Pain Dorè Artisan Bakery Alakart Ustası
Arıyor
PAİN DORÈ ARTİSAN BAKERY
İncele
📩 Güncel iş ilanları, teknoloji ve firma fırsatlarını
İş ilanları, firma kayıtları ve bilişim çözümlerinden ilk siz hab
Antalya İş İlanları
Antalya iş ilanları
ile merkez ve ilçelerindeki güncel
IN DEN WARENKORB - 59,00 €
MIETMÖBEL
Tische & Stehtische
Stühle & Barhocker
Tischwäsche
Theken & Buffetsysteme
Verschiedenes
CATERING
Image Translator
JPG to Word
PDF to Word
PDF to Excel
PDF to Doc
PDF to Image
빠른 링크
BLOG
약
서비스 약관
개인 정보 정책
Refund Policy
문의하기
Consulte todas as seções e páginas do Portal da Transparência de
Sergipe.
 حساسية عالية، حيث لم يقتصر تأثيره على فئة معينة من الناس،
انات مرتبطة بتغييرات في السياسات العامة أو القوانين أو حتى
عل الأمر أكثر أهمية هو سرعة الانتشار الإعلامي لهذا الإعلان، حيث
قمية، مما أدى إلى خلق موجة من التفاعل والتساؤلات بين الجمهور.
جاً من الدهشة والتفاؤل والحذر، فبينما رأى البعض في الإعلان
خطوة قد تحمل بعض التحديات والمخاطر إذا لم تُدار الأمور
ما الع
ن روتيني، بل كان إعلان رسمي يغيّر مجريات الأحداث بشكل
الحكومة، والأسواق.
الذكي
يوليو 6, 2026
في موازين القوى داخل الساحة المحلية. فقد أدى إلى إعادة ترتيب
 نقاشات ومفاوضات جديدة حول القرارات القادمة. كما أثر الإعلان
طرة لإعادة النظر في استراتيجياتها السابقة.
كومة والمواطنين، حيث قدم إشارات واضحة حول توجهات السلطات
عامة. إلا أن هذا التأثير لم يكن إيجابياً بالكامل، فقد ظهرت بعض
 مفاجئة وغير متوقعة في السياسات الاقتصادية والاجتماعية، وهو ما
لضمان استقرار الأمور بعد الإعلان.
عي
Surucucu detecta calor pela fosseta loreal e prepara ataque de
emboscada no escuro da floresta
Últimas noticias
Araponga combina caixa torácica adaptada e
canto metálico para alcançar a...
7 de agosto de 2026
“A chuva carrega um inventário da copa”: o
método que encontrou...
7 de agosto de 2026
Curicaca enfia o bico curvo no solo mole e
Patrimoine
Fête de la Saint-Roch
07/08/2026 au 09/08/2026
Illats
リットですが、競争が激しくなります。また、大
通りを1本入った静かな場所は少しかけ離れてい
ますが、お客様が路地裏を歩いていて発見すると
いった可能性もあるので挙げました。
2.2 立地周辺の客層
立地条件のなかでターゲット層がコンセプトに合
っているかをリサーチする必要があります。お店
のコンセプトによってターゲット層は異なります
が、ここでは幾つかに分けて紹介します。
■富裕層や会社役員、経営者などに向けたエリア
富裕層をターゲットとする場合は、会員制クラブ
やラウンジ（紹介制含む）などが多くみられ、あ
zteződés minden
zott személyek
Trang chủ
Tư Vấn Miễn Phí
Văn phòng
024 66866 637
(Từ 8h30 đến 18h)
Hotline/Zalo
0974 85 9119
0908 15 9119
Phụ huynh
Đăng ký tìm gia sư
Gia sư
○ ○ ○ ○ ○
■ **TASK DIRECTIONS**
Tell how many lines of the listing include the word "الأمور", replying with nothing but the number.

■ **RESULT FOR THIS EXERCISE**
2